I’m continually struck by the power of narratives. I’ve always told myself I was terrible at structure. Through confirmation bias, I reinforced this narrative over and over again. When I was looking at the airport last week I was seeing all sorts of immutable structures - from security checks to the schedule and methods used to clean the bathrooms to the protocols of ordering at Starbucks. Despite how you feel about airports, they are miraculously efficient feats of engineering. I thought; how do I implement more structure at Worlds End/Saipua in order to achieve the miraculous feat of engineering new ways to be in relationship with our world in order to help conjure new paradigms?

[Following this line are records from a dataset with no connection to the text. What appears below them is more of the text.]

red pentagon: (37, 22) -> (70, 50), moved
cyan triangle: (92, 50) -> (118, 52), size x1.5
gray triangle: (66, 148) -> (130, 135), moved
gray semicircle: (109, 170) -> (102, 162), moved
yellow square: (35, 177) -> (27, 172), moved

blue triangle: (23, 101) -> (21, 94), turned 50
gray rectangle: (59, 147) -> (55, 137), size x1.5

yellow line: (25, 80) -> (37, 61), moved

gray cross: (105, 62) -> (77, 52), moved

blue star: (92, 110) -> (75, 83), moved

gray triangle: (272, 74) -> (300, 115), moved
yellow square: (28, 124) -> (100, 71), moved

I’ve been struggling through Hannah Arendt’s The Human Condition. She describes the importance of seeing the globe from space as a pivotal moment in our existence, the Archimedean Point at which we can consider earthly nature objectively and separate ourselves from it. Flying into ATL I was struck by the scale of shipping/distribution centers. All the stuff in the world that we figure we need, then figure out how to make, and then figure out how to distribute. It’s interesting to catch myself thinking that I’m above that. As if I don’t belong to that nature down there that buys toilet paper, pens, apple products, all sorts of polymers for various farm applications, unitards for my imagined ballet practice, episodes of Succession, and all the materials that stack up behind the physical production of such a feat. Above it all, cruising at 40,000 feet!

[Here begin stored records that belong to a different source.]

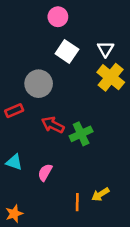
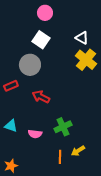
white triangle: (106, 49) -> (82, 38), turned -32
white square: (67, 51) -> (41, 40), moved
green cross: (81, 134) -> (63, 127), moved
pink semicircle: (45, 172) -> (35, 134), turned -112

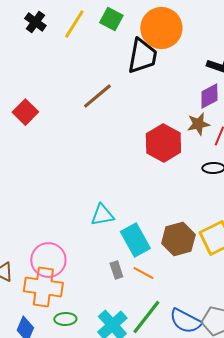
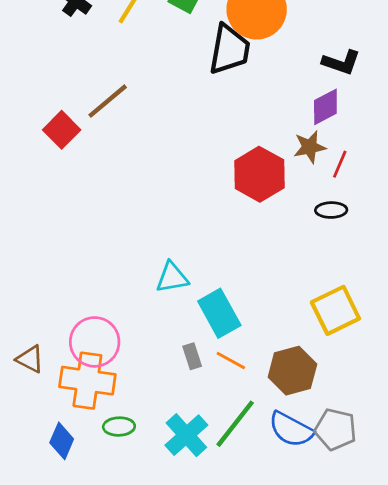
brown line: (97, 96) -> (108, 101), moved
brown hexagon: (178, 239) -> (292, 371), moved

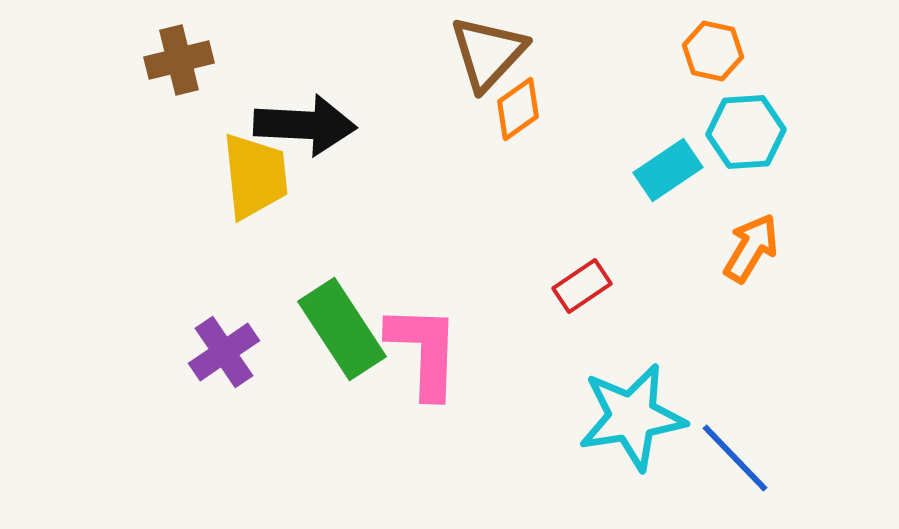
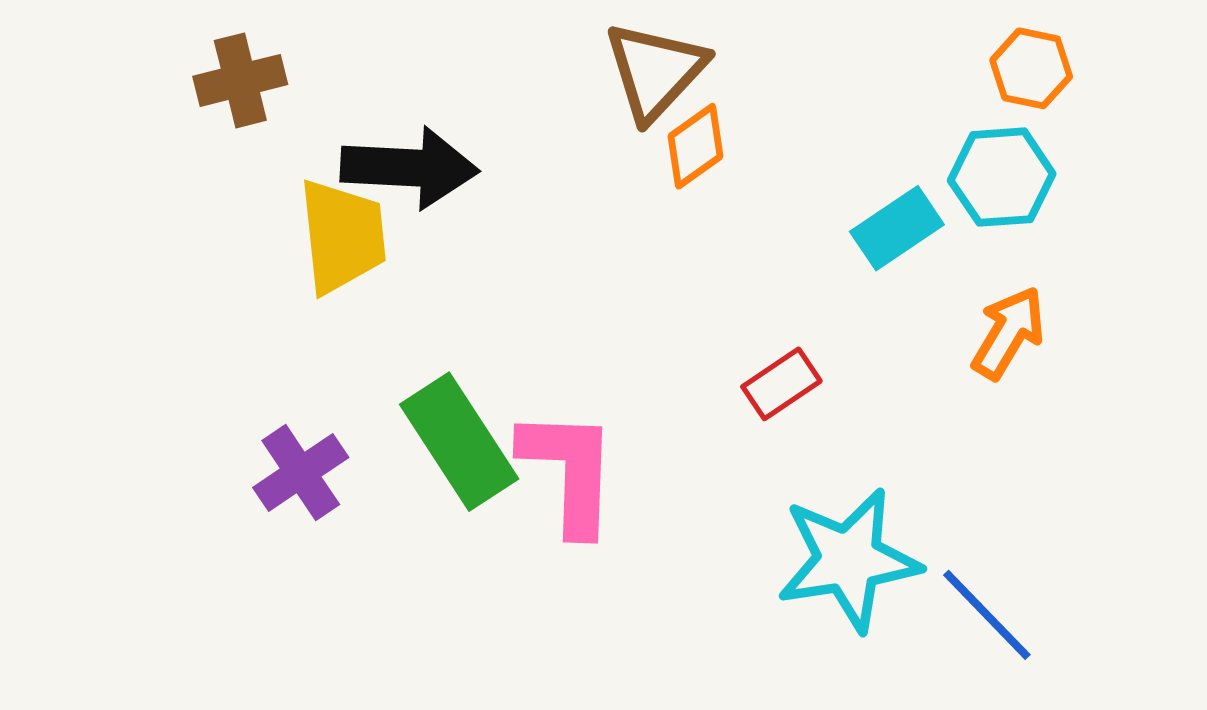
orange hexagon: (713, 51) -> (1031, 68), moved

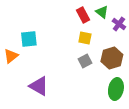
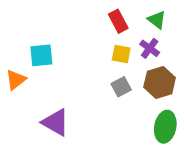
green triangle: (102, 12) -> (157, 20), moved
purple cross: (119, 24) -> (150, 48), moved

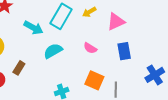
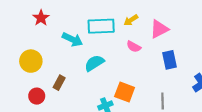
cyan rectangle: (61, 16) -> (101, 26), turned 60
pink semicircle: (90, 48) -> (134, 47), moved
orange square: (94, 80) -> (125, 92), moved

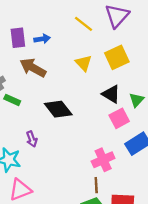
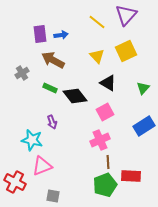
black triangle: (111, 94) -> (108, 83), moved
green rectangle: (12, 100) -> (50, 88), moved
pink square: (119, 118) -> (105, 112), moved
pink cross: (103, 160) -> (100, 140), moved

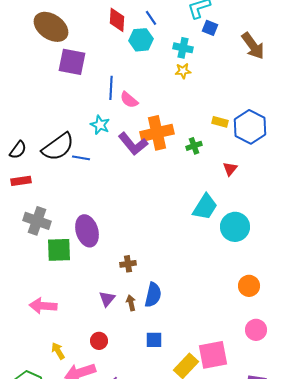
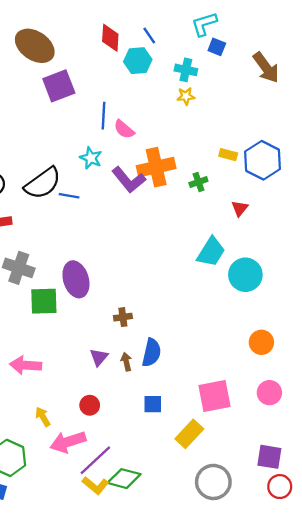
purple square: (72, 62) -> (59, 86), turned -32
pink square: (213, 355) -> (214, 396), moved

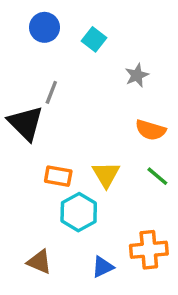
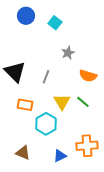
gray star: (137, 75) -> (68, 53), moved
gray line: (51, 92) -> (46, 77), moved
orange rectangle: (58, 176) -> (25, 105), moved
green line: (157, 176) -> (83, 102), moved

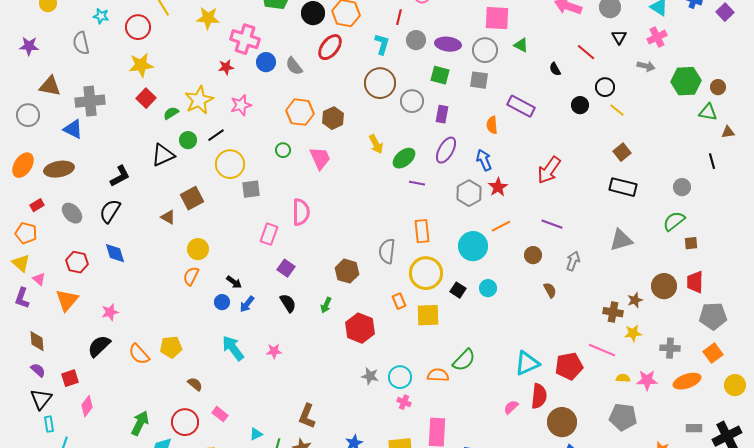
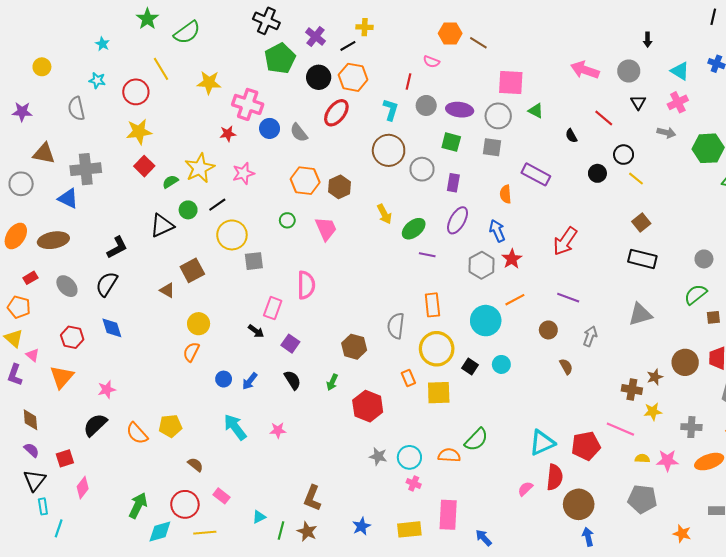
black arrow: (234, 282) -> (256, 331), moved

I laugh at myself now and my hubris. Here’s the course correction: perpetually locating myself in these systems, mapping the coordinates of my embodied self in the physical realm with its complex web of relations. Which is to say avoiding the dogma of do’s and dont’s and instead working to consider my choices within the framework of what it is to be me, today, operating inside the various systems that make up civilization and the natural world’s infrastructure that it’s teetering on. How do we tinker with those systems when can we work completely outside them?

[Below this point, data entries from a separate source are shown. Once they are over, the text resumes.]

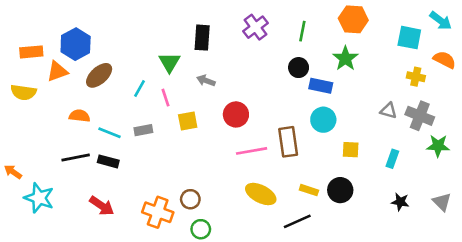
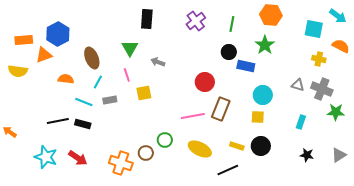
black rectangle: (202, 38) -> (147, 19), moved
brown ellipse: (99, 75) -> (92, 58), moved, turned -70
cyan line: (139, 88) -> (98, 82), moved
red circle: (236, 114) -> (205, 82), moved
orange semicircle: (80, 116) -> (66, 79), moved
cyan circle: (323, 120) -> (263, 95), moved
brown rectangle: (288, 142) -> (221, 109), turned 30
yellow square: (351, 150) -> (258, 117), moved
cyan star: (39, 198) -> (46, 157), moved
gray triangle: (442, 202) -> (339, 155), turned 42
green circle: (201, 229) -> (165, 140), moved

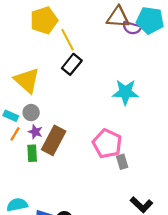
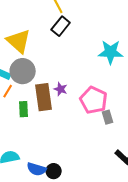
gray circle: (31, 113) -> (23, 71), size x1.6
purple star: (35, 132) -> (61, 89), moved
brown rectangle: (54, 140) -> (44, 97), turned -36

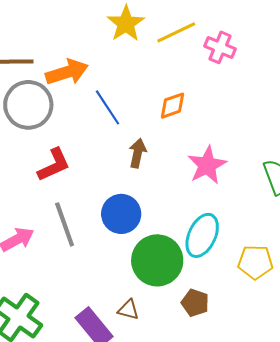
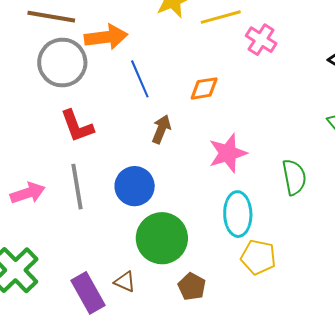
red L-shape: (54, 165) -> (77, 126), turned 84
cyan ellipse: (202, 235) -> (238, 214), moved, turned -36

[I know you are probably so sick of this example, but it’s a useful playing card for me: the sweaters that Susan knits from yarn I spin from our sheep’s wool - this is an article of clothing I wear most days and that operates as a powerful example of tinkering outside systems (i.e. an article of clothing that comes into existence outside of the fashion, textile, manufacturing industries). Food grown here and served here Sundays in coyote cafe is another example, although one could find holes in this - we buy our seeds, supplies, etc and our food is influenced by the culinary trends of the day, etc. I think it’s better to strive towards ideals than be obsessed with perfection on the journey. Anyone living in a city and growing a cherry tomato plant is doing this work when they garnish a salad with something they grew. I do have a more critical eye for the expensive greenwashing that goes on in the fiber world as it intersects with fashion; there’s a VC-backed cashmere company that works with Mongolian nomadic goat herders and gives them fair wages for their fiber. I like any farmer getting paid more but something feels off with the optics and I don’t like that it’s still a system that links the wealthiest people in one part of the world to the poorest people in the other with only the whisper of relationship brought to you by some highly stylized journalistic photos of Mongolians and their goats on the open range. I mean, that’s a sort of double consumption.]


And before I close, there’s another important course correction: I am capable of creating and sustaining structure. Worlds End wouldn’t be where it is today without all the various structure that’s been built and implemented there over the last 10 years. We eat oatmeal, without fail, every day for breakfast. Some of us more enthusiastically than others.